Mas o que realmente torna O Som ao Redor uma obra-prima de dimensões
continentais é a mudança de rumo narrativo adotada por seu diretor, que, se de
início parece sempre focar-se no realismo, analisando friamente seu objeto de
estudo, a partir de certo momento adota uma abordagem mais intrapsíquica dos
personagens, explorando suas frustrações em nível mais subjetivo e, muitas
vezes, poético, embora nunca perca a objetividade. Assim, um personagem sai de
casa e, num flashe, enxerga sua rua
como se fosse a de sua infância, e, em outro momento (até mesmo assustador), um
outro personagem tem um pesadelo macabro onde está tomando banho de cachoeira,
feliz, e de repente as águas que o banham se transformam em sangue. Se a
primeira imagem já reflete a visão de uma época mais nostálgica e cheia de
possibilidades, a segunda nos surpreende como uma manifestação simbólica das
frustrações que corroem o personagem. E não há como negar a beleza absurda do
simbolismo no momento em que João e Sofia estão no quarto da última, e esta
enxerga as figuras de estrelas que tinha pregado no teto quando criança; então,
o namorado a levanta no colo para que ela possa tocar novamente essa estrela
infantil (entrar em contato com sua infância e as possibilidades e inocência desta, pelo menos mais uma vez), antes que ela se perca para sempre, já que a casa será demolida.

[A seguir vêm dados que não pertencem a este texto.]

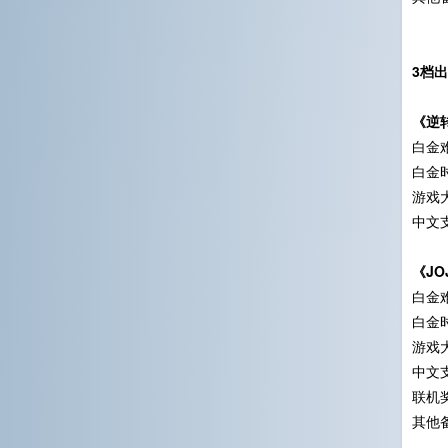
3档
《逆
白金难
白金
游戏大
中文
《J
白金难
白金时
游戏大
中文
联机
其他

Mendonça Filho parece querer
enxergar a diminuição das possibilidades advindas com o envelhecimento, quando
a carga de toda a nossa vida pesa, e o número de frustrações que vivemos vai se
acumulando, principalmente diante da perspectiva de se fazer parte da classe
média, que mais parece um eterno limbo para se alcançar uma classe mais alta,
que sempre parece mais longe com o acúmulo de dívidas e a rotina, além do
distanciamento de nós mesmos, como comentei, nos levando a ser mais e mais
individualistas.
Assim como disse quando escrevi sobre o
inesquecível Amor, é muito provável
que não tenha conseguido captar logo de cara toda a genialidade desse trabalho.
Há muitos detalhes que ainda precisam ser desvendados por mim nessa obra-prima
máxima de Mendonça Filho. Mas posso afirmar com certeza de que esse é o melhor
filme brasileiro de muito, muito tempo (melhor até do que os maravilhosos O Palhaço ou Tropa de Elite 1 e 2), e é um dos melhores de qualquer país que
passou nos últimos anos. Poucos filmes são capazes de levar o espectador à uma
visão tão absurdamente profunda e complexa de algo que está tão próximo de nós.
De fato, até agora em 2013, esse é o único capaz de combater Amor como filme mais admirável do ano. E
o mais surpreendente é que ainda estamos em fevereiro.